# Multiple Linear Regression: Cars Data
## Project Notes
Reference Site: https://www.w3schools.com/python/python_ml_multiple_regression.asp
Workspace: S:\Matt\Data Science\Kaggle\Multiple Linear Regression\Cars (Basic)

**Objective:** To predict CO2 emissions based on volume and weight of vehicle.

## Loading the Data
Steps:
* Read data from csv into dataframe
* Desribe data for initial distribution of variables

In [5]:
# load libaries
import pandas as pd

# load data
df = pd.read_csv('../Data/cars.csv')

# describe data
df.describe()

Unnamed: 0,Volume,Weight,CO2
count,36.0,36.0,36.0
mean,1611.111111,1292.277778,102.027778
std,388.975047,242.123889,7.454571
min,900.0,790.0,90.0
25%,1475.0,1117.25,97.75
50%,1600.0,1329.0,99.0
75%,2000.0,1418.25,105.0
max,2500.0,1746.0,120.0


## Feature Scaling
Notes:
* The distribution and scale of volume and weight are broadly similar, whilst C02 is on a much lower scale. C02 is our label/output/y variable, therefore it doesn't matter that the scale is different here and because volume and weight are broadly similarly distributed, we won't need to run feature scaling for this exercise.
* However, for thoroughness, I will use feature scaling for the two feature variables and compare the results to see if it has any effect.
* There are 2 options when altering features scales:
    * Normalization
    * Standardization
    * Source: https://machinelearningmastery.com/rescaling-data-for-machine-learning-in-python-with-scikit-learn/    
* Normalization adjusts the features scales to between 0 and 1, this is good for models which look at the magnitude of values (e.g. distance measures in k-nearest neighbours or co-efficients in regression).
* Standardization shifts features distribution to have a mean of 0 and a standard deviation of 1 (unit variation), this is better for models that rely on distribution (e.g.

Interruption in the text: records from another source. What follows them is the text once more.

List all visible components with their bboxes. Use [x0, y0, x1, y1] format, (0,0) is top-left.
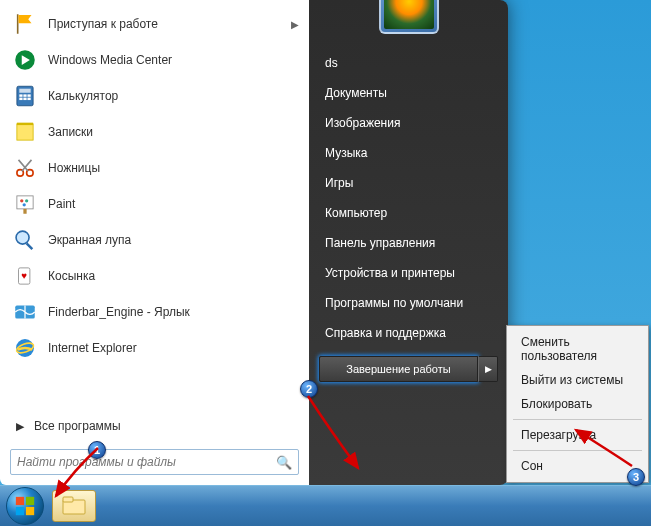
start-menu-right-pane: dsДокументыИзображенияМузыкаИгрыКомпьюте… [309, 0, 508, 485]
right-link-2[interactable]: Изображения [311, 108, 506, 138]
flag-icon [10, 9, 40, 39]
magnifier-icon [10, 225, 40, 255]
ie-icon [10, 333, 40, 363]
wmc-icon [10, 45, 40, 75]
program-label: Приступая к работе [48, 17, 291, 31]
program-label: Записки [48, 125, 299, 139]
chevron-right-icon: ▶ [291, 19, 299, 30]
search-input[interactable] [17, 455, 276, 469]
taskbar-explorer[interactable] [52, 490, 96, 522]
search-box[interactable]: 🔍 [10, 449, 299, 475]
right-link-9[interactable]: Справка и поддержка [311, 318, 506, 348]
svg-rect-9 [27, 98, 30, 100]
paint-icon [10, 189, 40, 219]
right-links: dsДокументыИзображенияМузыкаИгрыКомпьюте… [309, 48, 508, 348]
annotation-badge-3: 3 [627, 468, 645, 486]
snip-icon [10, 153, 40, 183]
search-icon: 🔍 [276, 455, 292, 470]
solitaire-icon: ♥ [10, 261, 40, 291]
finder-icon [10, 297, 40, 327]
right-link-1[interactable]: Документы [311, 78, 506, 108]
program-item-9[interactable]: Internet Explorer [4, 330, 305, 366]
shutdown-menu-arrow[interactable]: ▶ [478, 356, 498, 382]
power-menu-item-0[interactable]: Сменить пользователя [509, 330, 646, 368]
svg-rect-8 [23, 98, 26, 100]
power-options-menu: Сменить пользователяВыйти из системыБлок… [506, 325, 649, 483]
program-item-8[interactable]: Finderbar_Engine - Ярлык [4, 294, 305, 330]
program-label: Косынка [48, 269, 299, 283]
program-label: Ножницы [48, 161, 299, 175]
program-label: Finderbar_Engine - Ярлык [48, 305, 299, 319]
start-menu: Приступая к работе ▶ Windows Media Cente… [0, 0, 508, 485]
program-label: Windows Media Center [48, 53, 299, 67]
svg-rect-26 [26, 497, 34, 505]
svg-rect-6 [27, 94, 30, 96]
user-avatar-icon [384, 0, 434, 29]
program-item-6[interactable]: Экранная лупа [4, 222, 305, 258]
program-item-0[interactable]: Приступая к работе ▶ [4, 6, 305, 42]
windows-logo-icon [14, 495, 36, 517]
program-label: Paint [48, 197, 299, 211]
menu-separator [513, 450, 642, 451]
program-label: Internet Explorer [48, 341, 299, 355]
svg-point-14 [20, 199, 23, 202]
svg-point-15 [25, 199, 28, 202]
svg-rect-17 [23, 209, 26, 214]
menu-separator [513, 419, 642, 420]
svg-point-18 [16, 231, 29, 244]
right-link-5[interactable]: Компьютер [311, 198, 506, 228]
svg-rect-10 [17, 124, 33, 140]
calc-icon [10, 81, 40, 111]
program-item-7[interactable]: ♥ Косынка [4, 258, 305, 294]
svg-text:♥: ♥ [21, 270, 27, 281]
power-menu-item-4[interactable]: Перезагрузка [509, 423, 646, 447]
annotation-badge-2: 2 [300, 380, 318, 398]
svg-rect-19 [26, 242, 33, 249]
power-menu-item-1[interactable]: Выйти из системы [509, 368, 646, 392]
power-menu-item-6[interactable]: Сон [509, 454, 646, 478]
svg-rect-7 [19, 98, 22, 100]
program-label: Калькулятор [48, 89, 299, 103]
right-link-6[interactable]: Панель управления [311, 228, 506, 258]
program-item-4[interactable]: Ножницы [4, 150, 305, 186]
all-programs-label: Все программы [34, 419, 121, 433]
shutdown-split-button: Завершение работы ▶ [319, 356, 498, 382]
taskbar [0, 485, 651, 526]
power-menu-item-2[interactable]: Блокировать [509, 392, 646, 416]
right-link-7[interactable]: Устройства и принтеры [311, 258, 506, 288]
right-link-3[interactable]: Музыка [311, 138, 506, 168]
user-avatar-frame[interactable] [379, 0, 439, 34]
svg-rect-27 [16, 507, 24, 515]
right-link-8[interactable]: Программы по умолчани [311, 288, 506, 318]
svg-rect-13 [17, 196, 33, 209]
svg-rect-28 [26, 507, 34, 515]
svg-point-16 [23, 203, 26, 206]
svg-rect-3 [19, 89, 30, 93]
program-label: Экранная лупа [48, 233, 299, 247]
notes-icon [10, 117, 40, 147]
start-menu-left-pane: Приступая к работе ▶ Windows Media Cente… [0, 0, 309, 485]
svg-rect-4 [19, 94, 22, 96]
chevron-right-icon: ▶ [16, 420, 24, 433]
program-list: Приступая к работе ▶ Windows Media Cente… [0, 0, 309, 411]
svg-rect-5 [23, 94, 26, 96]
program-item-3[interactable]: Записки [4, 114, 305, 150]
program-item-5[interactable]: Paint [4, 186, 305, 222]
svg-rect-0 [17, 14, 19, 34]
folder-icon [62, 496, 86, 516]
program-item-2[interactable]: Калькулятор [4, 78, 305, 114]
annotation-badge-1: 1 [88, 441, 106, 459]
start-button[interactable] [6, 487, 44, 525]
program-item-1[interactable]: Windows Media Center [4, 42, 305, 78]
right-link-4[interactable]: Игры [311, 168, 506, 198]
svg-rect-30 [63, 497, 73, 502]
svg-rect-25 [16, 497, 24, 505]
right-link-0[interactable]: ds [311, 48, 506, 78]
shutdown-button[interactable]: Завершение работы [319, 356, 478, 382]
all-programs[interactable]: ▶ Все программы [0, 411, 309, 441]
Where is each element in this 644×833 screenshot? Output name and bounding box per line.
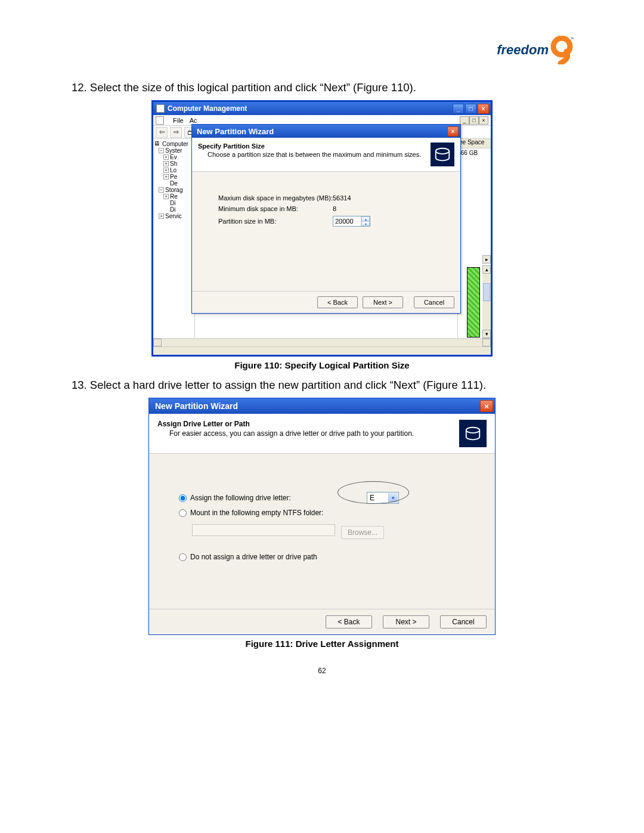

Gaussian method).
* We will try all three (raw distribution, normalized and standardized) and compare the results to see which is most effective.

Steps:
* Run standardization and normalization methods to create 3 separate sets of feature variables (raw, standardized and normalized).

In [18]:
# load libraries
from sklearn import preprocessing

# extract features and labels
X = df[['Volume', 'Weight']]
y = df['CO2']

# normalize features
normalized_X = preprocessing.normalize(X)

# standardize features
standardized_X = preprocessing.scale(X)

## Linear Model
Notes:
* Now that our data has been processed, we can load it into our model.
* We will use a linear regression model from sklearn for this.

Steps:
* Build linear regression object.
* Fit model to our data.

In [20]:
# load libraries
from sklearn import linear_model

# instantiate model object
regr = linear_model.LinearRegression()

# fit model to data
regr.fit(X, y)

LinearRegression(copy_X=True, fit_intercept=True, n_jobs=None, normalize=False)

## To Do
To Do:
* Finish tutorial steps on linked site (see top).
* Visualise our model (use matplotlib/seaborn).
* Bring in a larger dataset and use train/test splitting, plot the linear model line against the actual and predicted values.
* Analyse coefficients and accuracy of model against raw, normalized and standardized data to see which is best (i.e. validation).